Caltech Core-Collapse Project (CCCP) observations of type IIn supernovae: typical properties and implications for their progenitor stars

TL;DR

This study analyzes four Type IIn supernovae observed by CCCP, revealing common spectral features, light curve properties, and progenitor star mass-loss rates, suggesting they originate from LBV-like stars shortly before explosion.

Contribution

First unbiased sample analysis of SNe IIn revealing common spectral and light curve features, and linking progenitors to LBV-like mass loss prior to explosion.

Findings

Narrow P-Cygni hydrogen lines are ubiquitous in SNe IIn.

Typical rise time >20 days and peak magnitude around -18.4 mag.

Progenitor stars exhibit high mass-loss rates (0.026-0.12 M_sun/yr).

Abstract

Type IIn Supernovae (SNe IIn) are rare events, constituting only a few percent of all core-collapse SNe, and the current sample of well observed SNe IIn is small.

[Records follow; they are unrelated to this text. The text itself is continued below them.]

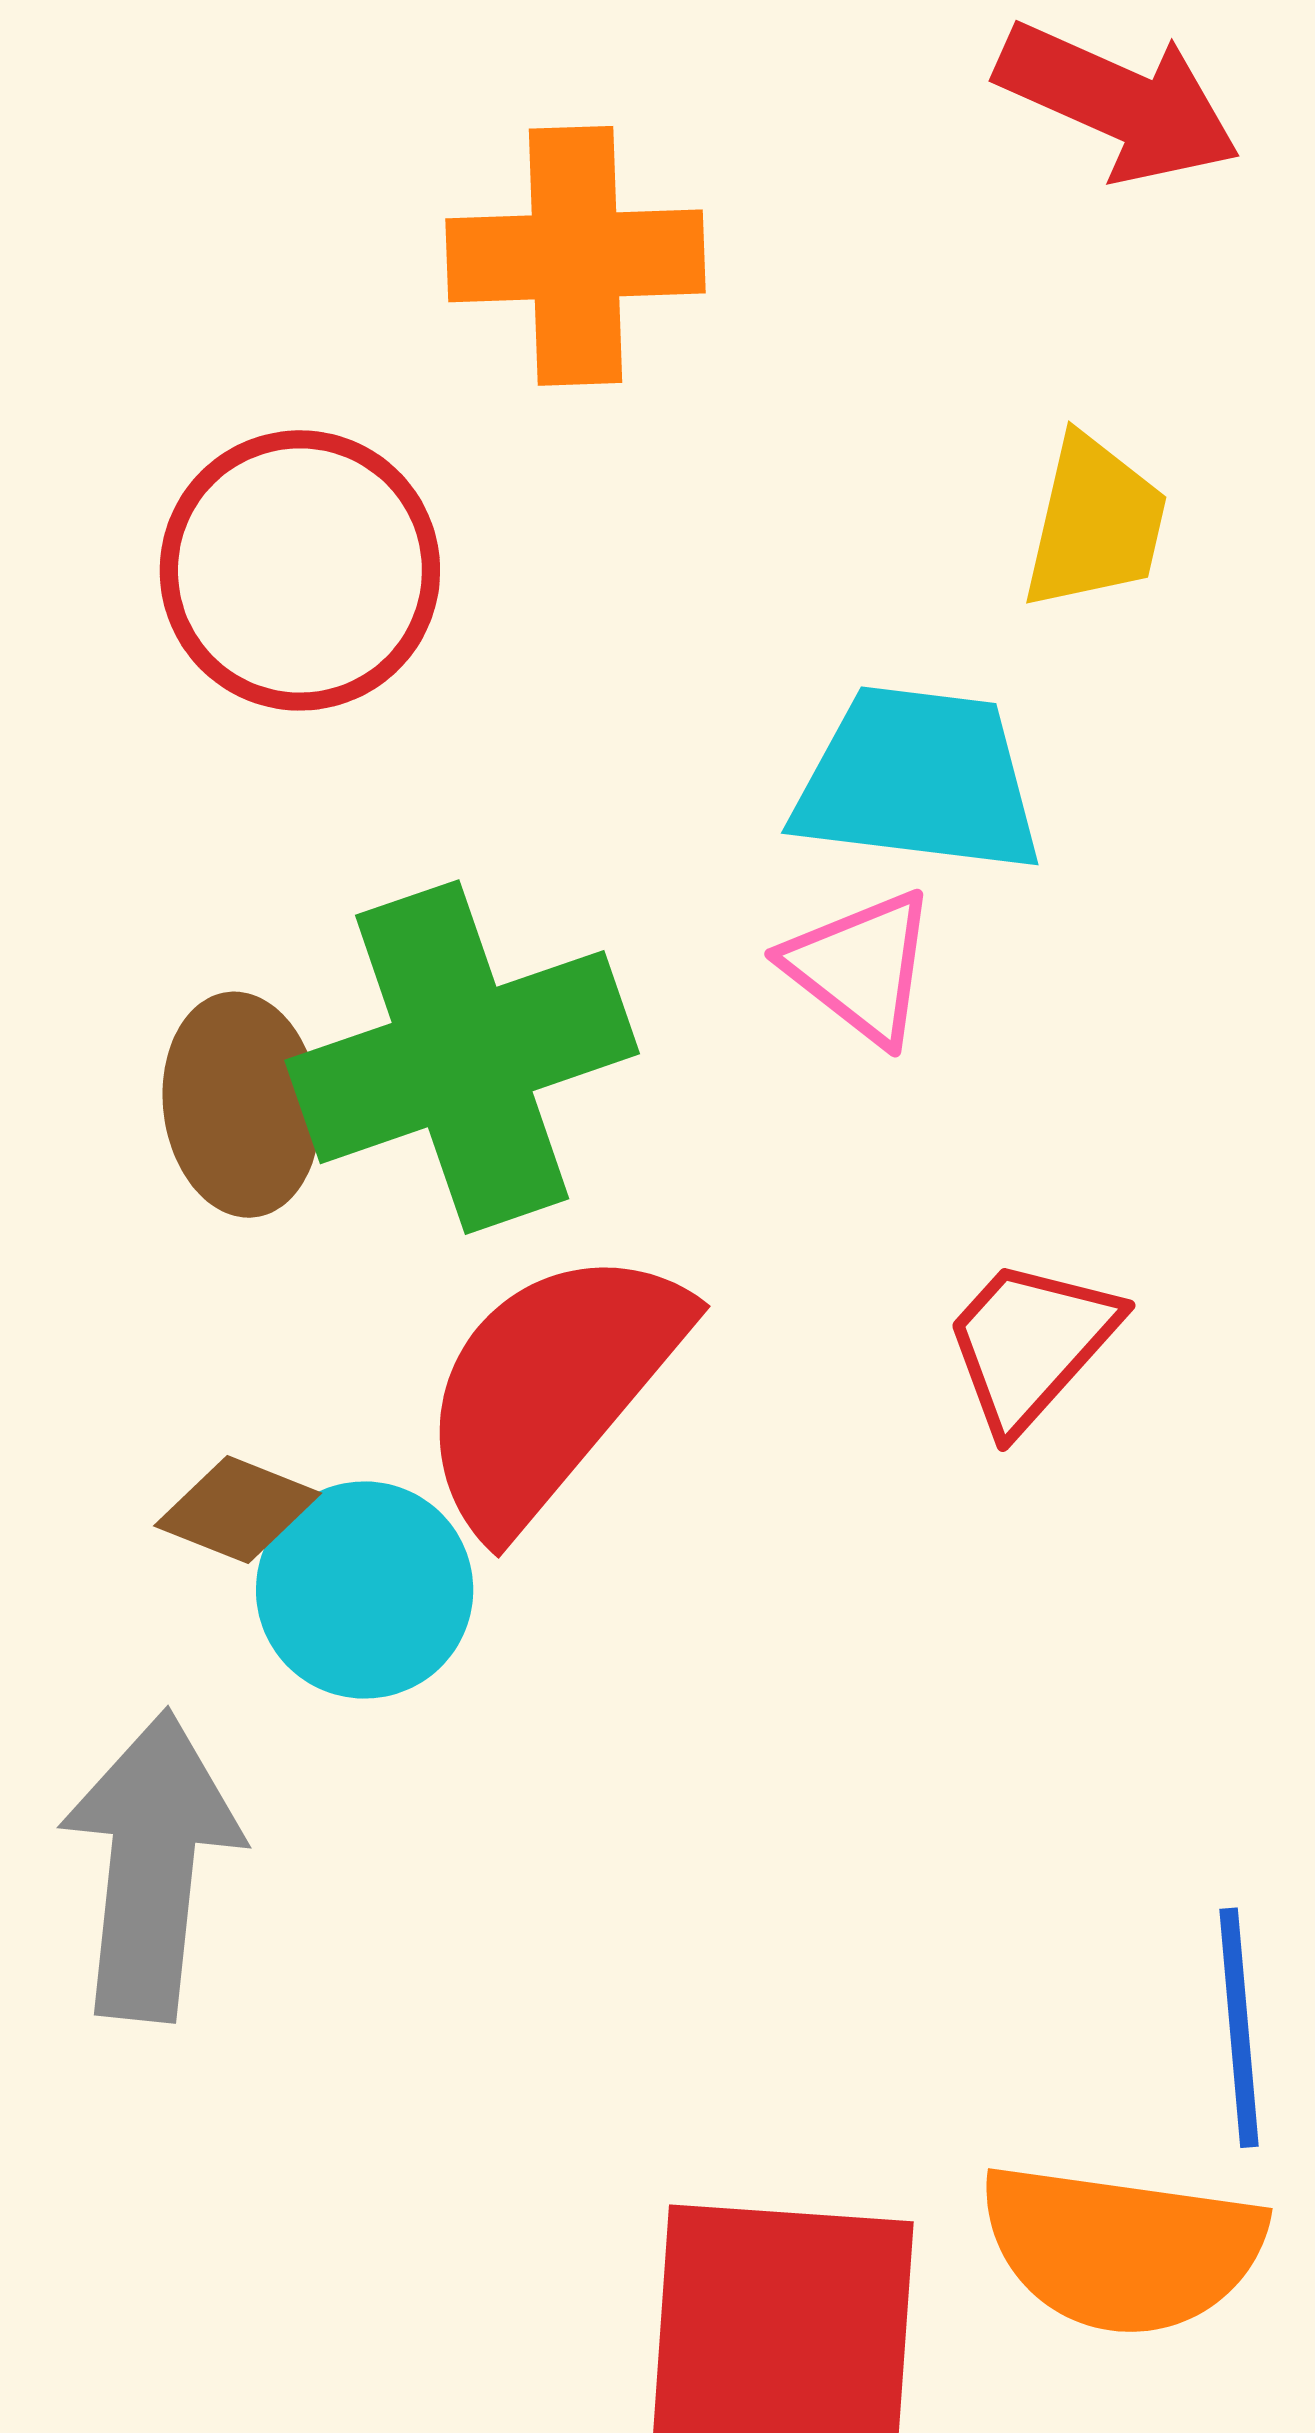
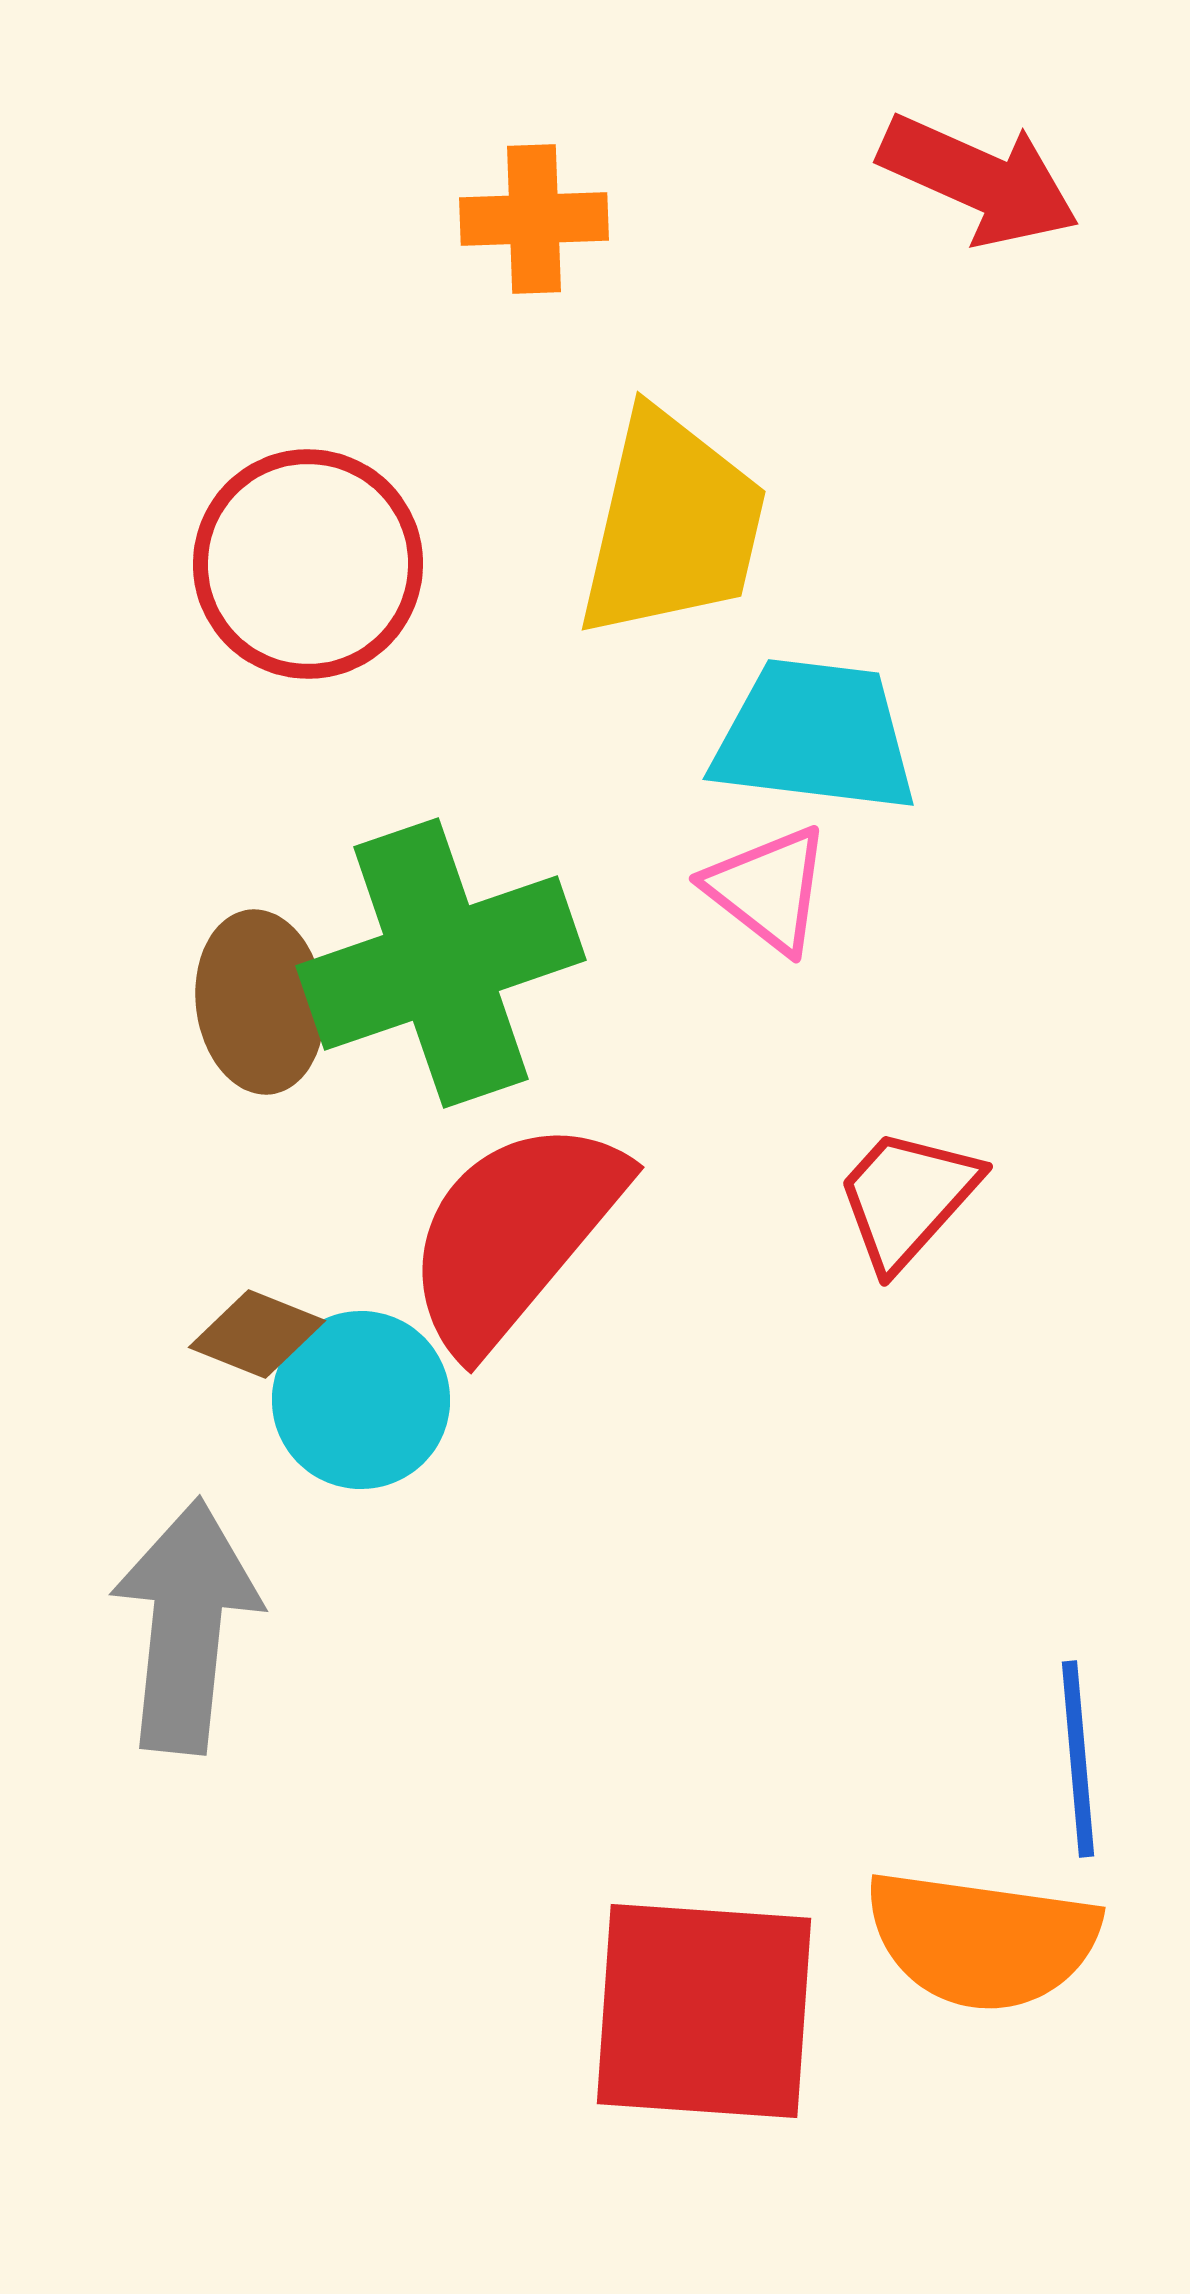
orange cross: (576, 256) -> (534, 219), moved, size x0.7
yellow trapezoid: (1095, 523) -> (672, 525), moved, size x1.6

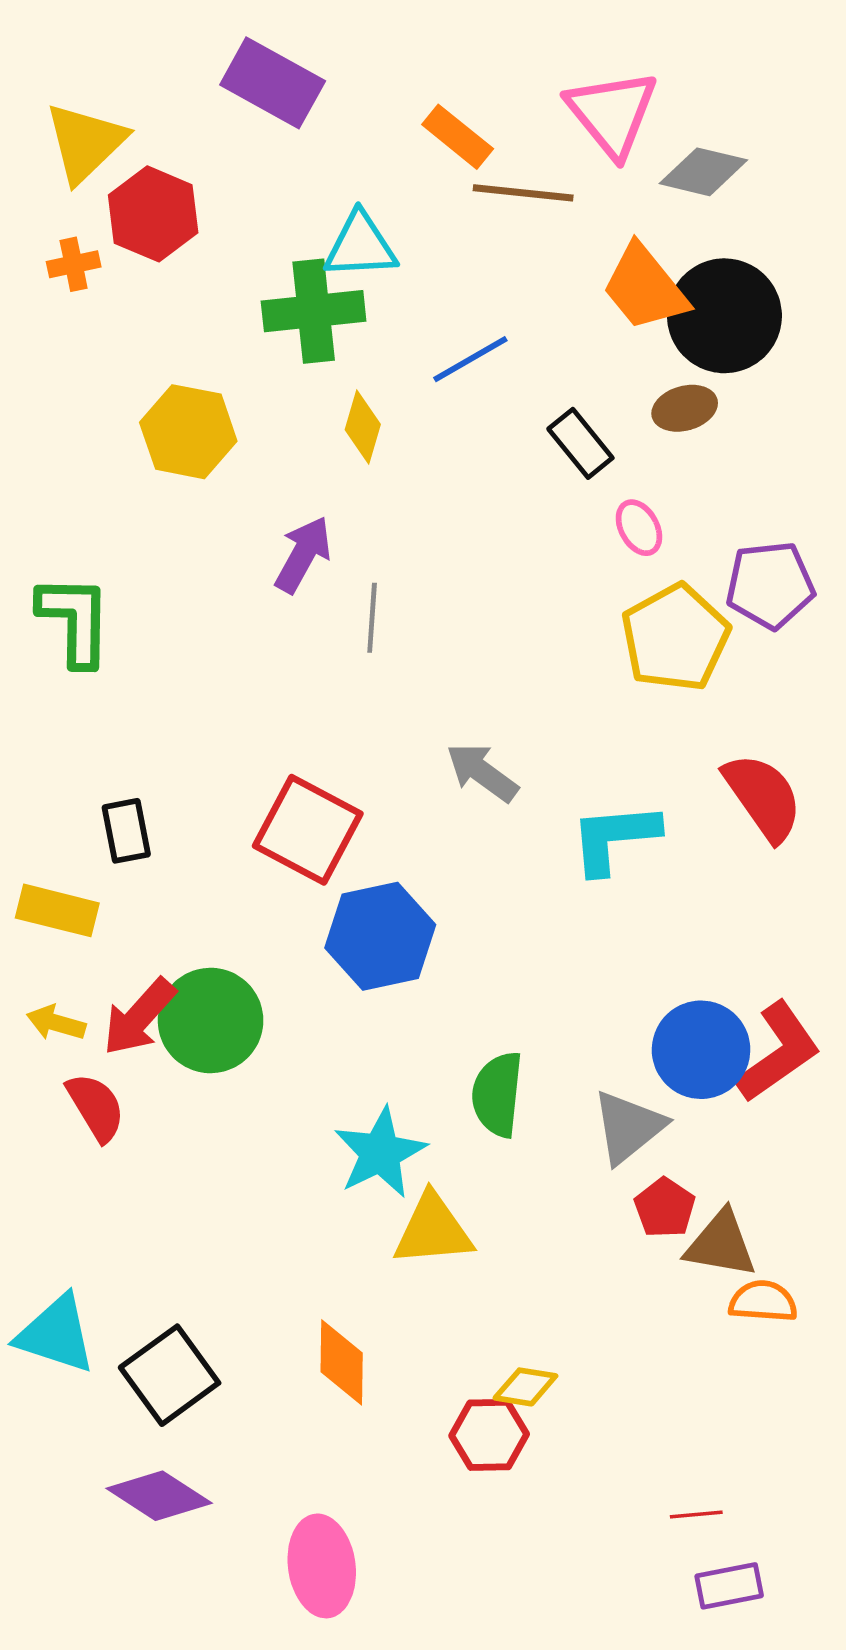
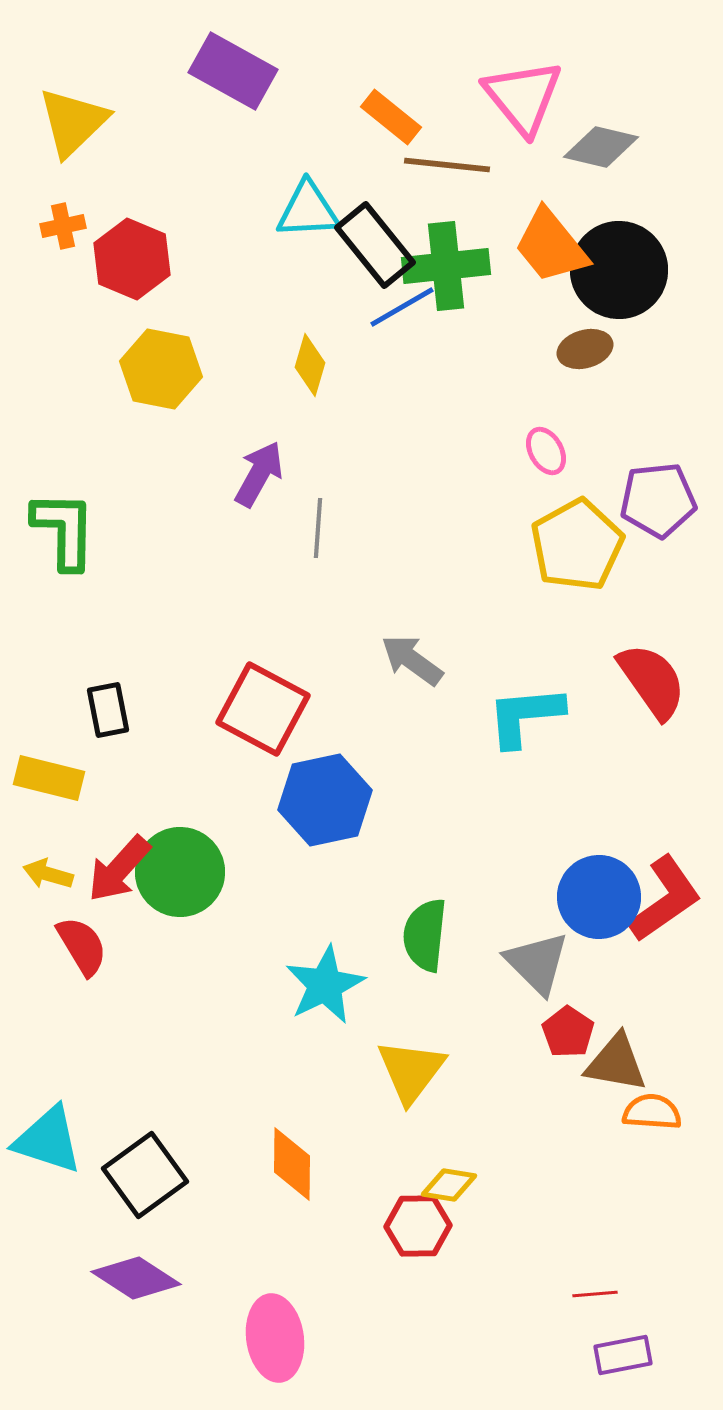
red hexagon: (153, 214) -> (132, 259), moved
green cross: (314, 311) -> (446, 266), moved
black rectangle: (580, 443) -> (375, 245), moved, size x1.4
gray triangle: (628, 1127) -> (537, 963), turned -36
yellow triangle: (433, 1230) -> (411, 1071), moved, turned -48

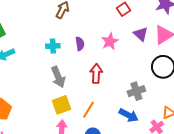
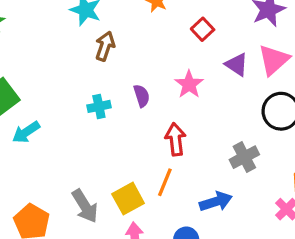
gray arrow: (58, 77) -> (85, 206), moved
orange line: (89, 110) -> (165, 182), moved
blue arrow: (129, 115) -> (216, 202), moved, turned -36

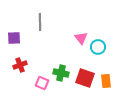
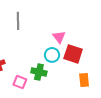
cyan circle: (98, 47) -> (52, 55), moved
red square: (85, 78) -> (73, 54), moved

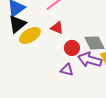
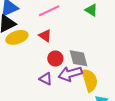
purple arrow: (90, 60) -> (70, 74), turned -45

Here, we study the four SNe IIn observed by the Caltech Core-Collapse Project (CCCP). The CCCP SN sample is unbiased to the extent that object selection was not influenced by target SN properties. Therefore, these events are representative of the observed population of SNe IIn. We find that a narrow P-Cygni profile in the hydrogen Balmer lines appears to be a ubiquitous feature of SNe IIn. Our light curves show a relatively long rise time (>20 days) followed by a slow decline stage (0.01 to 0.15 mag/day), and a typical V-band peak magnitude of M_V=-18.4 +/- 1.0 mag. We measure the progenitor star wind velocities (600 - 1400 km/s) for the SNe in our sample and derive pre-explosion mass loss rates (0.026 - 0.12 solar masses per year). We compile similar data for SNe IIn from the literature, and discuss our results in the context of this larger sample. Our results indicate that typical SNe IIn arise from progenitor stars that undergo LBV-like mass-loss shortly before they explode.